Setting Up the Conda and PyTorch on IBM Power9 Servers
Background
This is the second post in a tutorial series on how to build a Language Model API on an IBM Power9 server, covering everything from setting up the operating system to having the API running remote inference. The first post covers installing the OS and configuring NVIDIA drivers, CUDA, and CUDNN. In this step, we’ll show how to set up the Conda package manager and the PyTorch library.
Conda: Conda is an open-source, cross-platform package and environment management system. It’s like a “toolbox” for data scientists and developers to organize their projects.
PyTorch: PyTorch is an open-source machine learning library developed primarily by Facebook AI Research (FAIR). It’s especially popular for building deep learning applications, a subfield of machine learning inspired by how the human brain works.
TL;DR
- This post provides a step-by-step guide to installing Conda and PyTorch.
- The main challenge is finding compatible versions for the Power9 machine architecture.
Setting up the Conda
We’ll start with installing Conda. On Power systems, the architecture used is ppc64le (PowerPC 64-bit little-endian), so it’s essential to download the version for this architecture. We’ll use miniconda, a lighter option that’s better suited for custom setups like the Power9 server.
- To download and install the latest version of Miniconda:
sudo wget https://repo.anaconda.com/miniconda/Miniconda3-latest-Linux-ppc64le.sh
bash ~/Miniconda3-latest-Linux-ppc64le.sh
- Check if Conda was activated automatically:
conda -–version
If it didn’t start automatically, you’ll need to activate it.

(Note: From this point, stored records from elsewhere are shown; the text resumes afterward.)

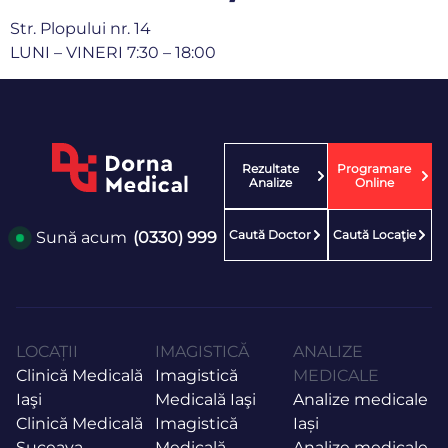
Str. Plopului nr. 14
LUNI – VINERI 7:30 – 18:00
Rezultate
Programare
Analize
Online
Caută Doctor
Caută Locaţie
Sună acum
(0330) 999
LOCAȚII
IMAGISTICĂ
ANALIZE
Clinică Medicală
Imagistică
MEDICALE
Iaşi
Medicală Iaşi
Analize medicale
Clinică Medicală
Imagistică
Iași
Suceava
Medicală
Analize medicale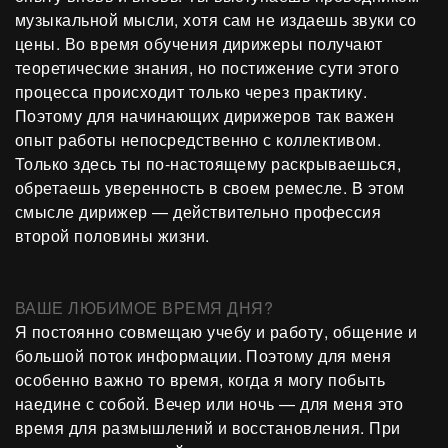
музыкальной мысли, хотя сам не издаешь звуки со
цены. Во время обучения дирижеры получают
теоретические знания, но постижение сути этого
процесса происходит только через практику.
Поэтому для начинающих дирижеров так важен
опыт работы непосредственно с коллективом.
Только здесь ты по-настоящему раскрываешься,
обретаешь уверенность в своем ремесле. В этом
смысле дирижер — действительно профессия
второй половины жизни.
ВАШЕ ЛЮБИМОЕ ВРЕМЯ ДНЯ?
Я постоянно совмещаю учебу и работу, общение и
большой поток информации. Поэтому для меня
особенно важно то время, когда я могу побыть
наедине с собой. Вечер или ночь — для меня это
время для размышлений и восстановления. При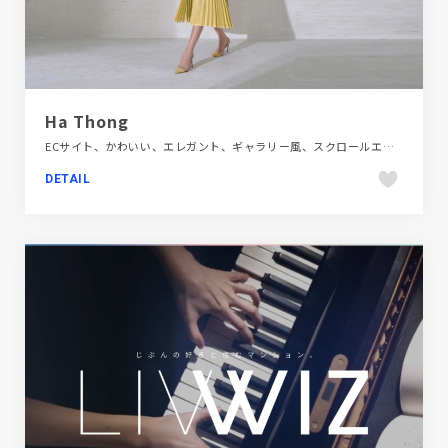
Ha Thong
ECサイト、かわいい、エレガント、ギャラリー風、スクロールエフェクト、スタイリッシュ、ファッション・ビューティー、ホワイト系、モーション多め、大きめ写真、海外サイト
DETAIL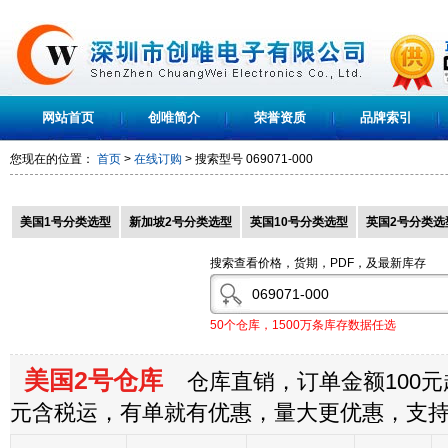
网站首页
创唯简介
荣誉资质
品牌索引
您现在的位置：
首页
>
在线订购
> 搜索型号
069071-000
美国1号分类选型
新加坡2号分类选型
英国10号分类选型
英国2号分类选
搜索查看价格，货期，PDF，及最新库存
50个仓库，1500万条库存数据任选
美国2号仓库
仓库直销，订单金额100元起
元含税运，有单就有优惠，量大更优惠，支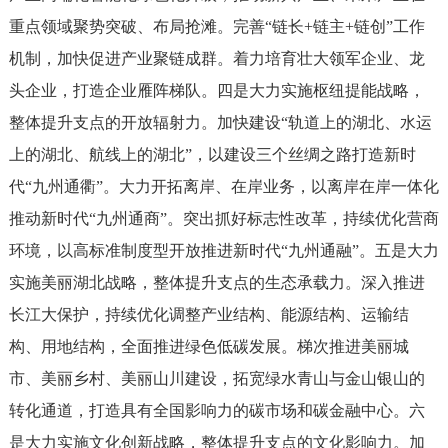
重点领域聚势突破、布局抢滩。完善“链长+链主+链创”工作
机制，加快促进产业聚链成群。着力培育壮大领军企业、龙
头企业，打造企业雁阵梯队。四是大力实施枢纽提能战略，
整体提升支点的开放辐射力。加快建设“轨道上的湖北、水运
上的湖北、航线上的湖北”，以建设三个丝绸之路打造新时
代“九州通衢”。大力开拓离岸、在岸业务，以离岸在岸一体化
推动新时代“九州通商”。突出抓好标志性改革，持续优化营商
环境，以高标准制度型开放推进新时代“九州通融”。五是大力
实施美丽湖北战略，整体提升支点的生态承载力。深入推进
长江大保护，持续优化调整产业结构、能源结构、运输结
构、用地结构，全面推进绿色低碳发展。梯次推进美丽城
市、美丽乡村、美丽山川建设，拓宽绿水青山与金山银山的
转化通道，打造具有全国影响力的碳市场和碳金融中心。六
是大力实施文化创新战略，整体提升支点的文化影响力。加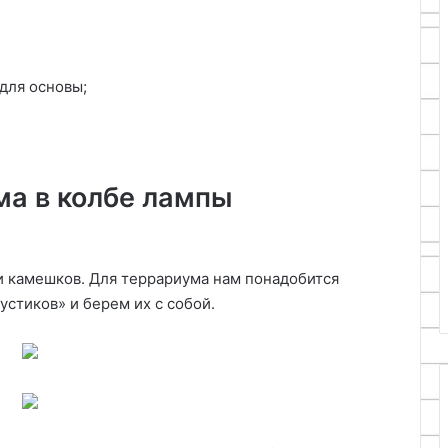
для основы;
ма в колбе лампы
 и камешков. Для террариума нам понадобится
стиков» и берем их с собой.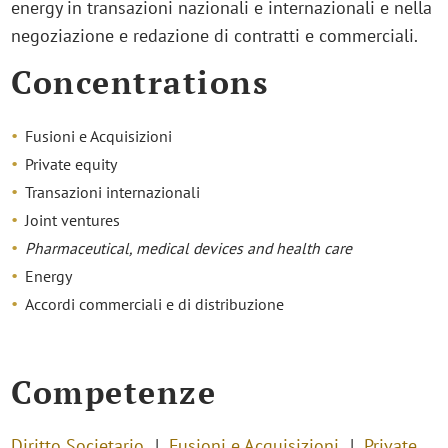
energy in transazioni nazionali e internazionali e nella
negoziazione e redazione di contratti e commerciali.
Concentrations
Fusioni e Acquisizioni
Private equity
Transazioni internazionali
Joint ventures
Pharmaceutical, medical devices and health care
Energy
Accordi commerciali e di distribuzione
Competenze
Diritto Societario
Fusioni e Acquisizioni
Private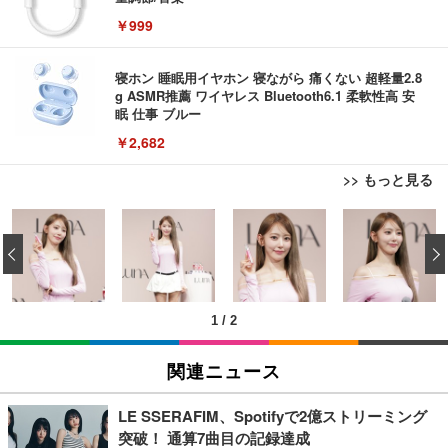
￥999
寝ホン 睡眠用イヤホン 寝ながら 痛くない 超軽量2.8
g ASMR推薦 ワイヤレス Bluetooth6.1 柔軟性高 安
眠 仕事 ブルー
￥2,682
>> もっと見る
USB から RJ45 延長ケーブルイーサネットエクステ
ンダー USB 延長 50 メートル距離 RJ45 Cat5e / 6 ケ
‹
ーブル LAN アダプタオーバーリピータイーサネット
￥847
1
/
2
RJ45 ケーブル コネクタ Cat6A Cat6 Cat5e RJ45 イ
ーサネット カプラー メス - メス ケーブル エクステ
関連ニュース
ンダー アダプター
￥487
LE SSERAFIM、Spotifyで2億ストリーミング
突破！ 通算7曲目の記録達成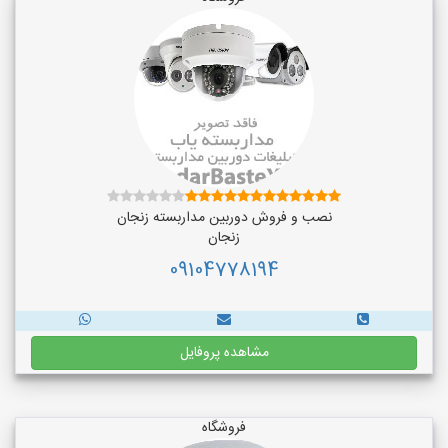
نصب و فروش دوربین مداربسته زنجان
زنجان
09104778194
مشاهده پروفایل
فروشگاه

- To ensure it’s automatically activated with each new connection, we will write the command into your
.bashrc(or.zshrc) file.
echo 'source ~/miniconda3/etc/profile.d/conda.sh' >> ~/.bashrc
source ~/.bashrc
Check again with the command:
conda -–version
Expected output looks like: conda 23.10.0
Installing and configuring the PyTorch library
There are no official builds or Conda/PyPi wheels with full support for the ppc64le architecture. To install PyTorch, you’ll need to build it manually.
(Optional) Creating a Conda virtual environment
It’s recommended to create a dedicated virtual environment to install PyTorch in isolation.

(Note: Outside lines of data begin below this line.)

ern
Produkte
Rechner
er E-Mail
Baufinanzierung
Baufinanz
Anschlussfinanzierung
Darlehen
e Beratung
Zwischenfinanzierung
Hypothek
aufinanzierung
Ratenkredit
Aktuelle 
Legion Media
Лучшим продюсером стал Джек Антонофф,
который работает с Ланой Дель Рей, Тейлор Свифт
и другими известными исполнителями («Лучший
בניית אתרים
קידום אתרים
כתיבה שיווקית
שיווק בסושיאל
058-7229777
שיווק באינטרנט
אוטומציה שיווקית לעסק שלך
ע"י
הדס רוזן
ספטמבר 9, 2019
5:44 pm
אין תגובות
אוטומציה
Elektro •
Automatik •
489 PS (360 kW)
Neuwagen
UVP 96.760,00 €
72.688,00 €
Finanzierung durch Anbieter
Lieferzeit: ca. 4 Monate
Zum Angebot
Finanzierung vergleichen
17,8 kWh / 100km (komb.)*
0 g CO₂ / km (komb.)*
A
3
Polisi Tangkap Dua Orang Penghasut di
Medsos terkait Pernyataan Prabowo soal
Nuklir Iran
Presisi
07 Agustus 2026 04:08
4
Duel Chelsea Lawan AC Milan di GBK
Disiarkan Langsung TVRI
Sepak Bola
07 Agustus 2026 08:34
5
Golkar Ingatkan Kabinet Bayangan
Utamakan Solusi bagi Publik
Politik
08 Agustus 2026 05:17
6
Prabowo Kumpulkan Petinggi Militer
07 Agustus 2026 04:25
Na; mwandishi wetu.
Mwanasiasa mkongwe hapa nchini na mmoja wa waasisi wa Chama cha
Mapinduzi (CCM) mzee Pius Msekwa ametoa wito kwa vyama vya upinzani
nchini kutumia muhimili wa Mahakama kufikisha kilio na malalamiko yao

- To create and activate the virtual environment, run:
conda create -y -n api_llm python=3.10
conda activate api_llm
Installing prerequisites
We need to install some packages required to properly build PyTorch.
- First, install the packages using the following commands:
conda install -y -c conda-forge openblas libblas cmake ninja python3-devel gcc-c++ rust cargo
CMake (the build system used by PyTorch) dropped support for scripts declaring compatibility with older versions (<3.5). To address this, we need to install a version of cmake <3.5 using pip.
- Run the command:
pip install cmake==3.27.7
To make sure the correct version was installed, run the command:
cmake --version
Expected output: cmake version 3.27.7
Building PyTorch
Now let’s start the PyTorch build process.
- The first step is to clone the repository and set it up to install version 2.6.0:
git clone --recursive https://github.com/pytorch/pytorch
cd pytorch
git checkout v2.6.0
git submodule sync
git submodule update --init --recursive
- To install the required packages via pip, run the following command:
pip install -r requirements.txt
- And finally, to build PyTorch, run Python’s setup.py:
sudo USE_CUDA=1 USE_DISTRIBUTED=1 USE_NCCL=1 USE_GLOO=1 USE_CUDNN=1 python setup.py install
The build process usually takes a while, around 15 minutes.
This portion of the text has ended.